Le président Mugabe a préféré, lui, attendre samedi pour "faire une déclaration complète". "Nous allons vous détailler (les négociations) et vous dire quelle direction sera prise", a indiqué à la presse le chef de l'Etat à l'issue de plus de huit heures de négociations, précisant seulement que les pourparlers étaient "allés dans le mauvais sens".

M. Tsvangirai a également fait ce triste constat. "Malheureusement après quatre jours de négociations, nous avons échoué à nous entendre (...) sur la répartition équitable des ministères et la composition du gouvernement", a-t-il regretté.

"Nous croyons en un gouvernement d'union, les principes de partage du pouvoir doivent (...) être appliqués. Il semble que nous soyons loin de ces principes", a-t-il ajouté.

Le leader de l'opposition a appelé l'Union africaine (UA) et la SADC à intervenir précisant que l'organe de sécurité de la région se réunissait lundi au sujet du Zimbabwe.

"Toutes les parties se sont mises d'accord pour demander à la SADC de mettre fin à cette impasse afin de parvenir à un accord acceptable pour le peuple", a-t-il ajouté. "Nous pouvons espérer des progrès la semaine prochaine".
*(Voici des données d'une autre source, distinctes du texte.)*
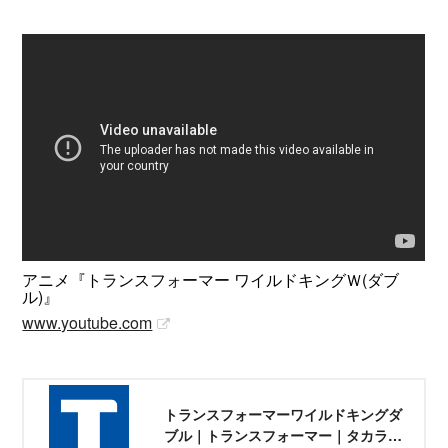
アニメ『トランスフォーマー ワイルドキングＷ(ダブ
ル)』
www.youtube.com
トランスフォーマーワイルドキングダ
ブル｜トランスフォーマー｜タカラト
Cette décision ne réjouit pourtant pas le chef d'une faction dissidente du MDC, Arthur Mutambara, qui a pris part à ces négociations. "Nous allons voir la SADC comme des enfants à qui l'ont dit un tel va gérer le ministère de l'Intérieur, un autre les Finances", s'est indigné M. Mutambara, estimant que "le Zimbabwe mérite de meilleurs leaders".

Pour sortir le pays de la crise, née de la défaite historique du régime aux élections générales fin mars, MM. Mugabe et les leaders de l'opposition ont signé le 15 septembre un accord de partage du pouvoir, prévoyant que le premier reste chef de l'Etat et que M. Tsvangirai deviennent Premier ministre.

Mais ils n'ont jamais réussi à s'entendre sur la composition de leur gouvernement et le président a fini par attribuer le 11 octobre les principaux portefeuilles à son parti, provoquant la colère du MDC.

Pour tenter de sauver l'accord, des négociations délicates s'étaient engagées mardi sous l'égide de l'ex-président sud-africain Thabo Mbeki, dont la crédibilité est fortement menacé après l'échec de ces discussions.

Autre conséquence de ce blocage: les Etats-Unis et l'Union européenne pourraient imposer de nouvelles sanctions, comme ils l'ont déclaré cette semaine, contre le régime du président Mugabe, 84 ans dont 28 ans au pouvoir.

Il est à la tête d'un pays aujourd'hui en ruine. Cet ancien grenier à blé de la région connaît le plus haut taux d'inflation dans le monde - 231 millions de pour cent - et des millions de personnes sont menacées de famille.

Vendredi, l'association nationale des organisations non gouvernementales (Nango) qui regroupe environ 1.000 organismes, a appelé à la formation rapide d'"un gouvernement responsable (qui) est nécessaire pour prendre des décisions cruciales et sauver la situation".